Summary
Introduction:
In Spain, acute ischaemic stroke is an important cause of morbidity and mortality, with an annual incidence of 118 cases/100 000 population and a mortality of 29 cases per 100 000 population/year. Currently, the treatment of choice for stroke is recombinant tissue plasminogen activator (rtPA) administered by intravenous route 3 to 4.5 hours after symptom onset. Yet, only around 2% of patients with acute ischaemic stroke receive this treatment and, moreover, rtPA therapy proves ineffective in 21% of cases. Consequently, mechanical thrombectomy performed with various devices (Merci®, Penumbra®, etc.) has come to be seen as a therapeutic option for patients who are not candidates for rtPA or in whom rtPA has failed. With the aim of improving the clinical outcomes achieved with these devices, stent retrievers have recently been developed (Solitaire™, Trevo® and Revive™).
Objectives:
To analyse the efficacy and safety of mechanical thrombectomy with stent retrievers in the treatment of acute ischaemic stroke.
Methods:
A systematic review was made of the scientific literature in the following databases: Centre for Reviews and Dissemination (CRD); Cochrane Library; Pubmed; EMBASE; ISI Web of Science; Índice Médico Español (IME); Scopus; and ClinicalTrial.gov. The search was conducted in September 2013, with a subsequent update until February 2014. Two independent reviewers selected the papers in accordance with a series of pre-established inclusion/exclusion criteria. The data were summarised in evidence tables, and the methodological quality of the studies was assessed using the system developed by the Grading of Recommendations Assessment, Development and Evaluation (GRADE) Working Group. To obtain a pooled measure of the variables of interest, we performed a meta-analysis in the case of randomised clinical trials (RCTs) using the Review Manager programme version 5.2 and calculated means±SDs weighted by sample size for the case series using the SPSS statistics programme.
Results:
Based on the pre-defined inclusion and exclusion criteria, 17 primary studies were finally selected.
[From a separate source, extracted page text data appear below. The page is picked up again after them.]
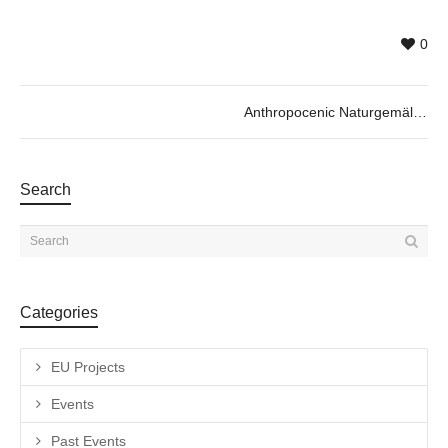
0
Anthropocenic Naturgemälde by Marta de los Pájaros, 13/12 @19h30
Search
Categories
EU Projects
Events
Past Events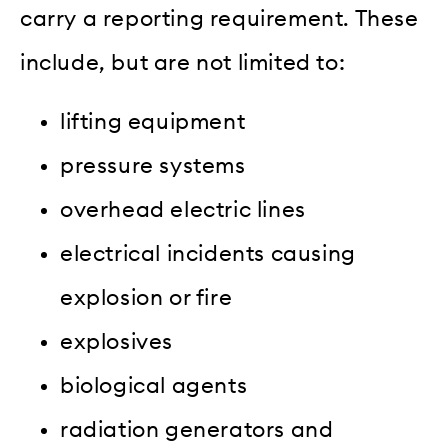
carry a reporting requirement. These
include, but are not limited to:
lifting equipment
pressure systems
overhead electric lines
electrical incidents causing
explosion or fire
explosives
biological agents
radiation generators and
A breakdown by epidemiological design showed that 2 were RCTs which compared the Solitaire™ and Trevo® devices to the Merci® device, 3 were comparative series which assessed stent retrievers with respect to rtPA or Merci®, and 12 were case series which addressed different stent retrievers. According to the GRADE system, the cases series displayed very low quality for all the variables of interest, due to the fact that they were studies without a control group. In the case of RCTs, the presence of methodological limitations meant that quality was moderate for most of the variables of interest. The RCTs indicated that stent retrievers had a safety profile similar to that of the Merci® device. Both Solitaire™ and Trevo® obtained a higher percentage of successful recanalisation and acceptable clinical outcomes at 90 days, while mortality at 90 days was similar in both groups. In terms of effectiveness, the results yielded by the pooled analysis of the case series were similar to those previously described. The only assessable variable of safety was symptomatic haemorrhage, which registered a percentage slightly higher than that reported in the controlled studies.
Conclusions:
Available scientific evidence, albeit with certain methodological limitations, suggests that stent retrievers are safe and effective devices which allow for high revascularisation rates and good clinical results to be achieved in patients with acute ischaemic stroke due to intracranial artery occlusion.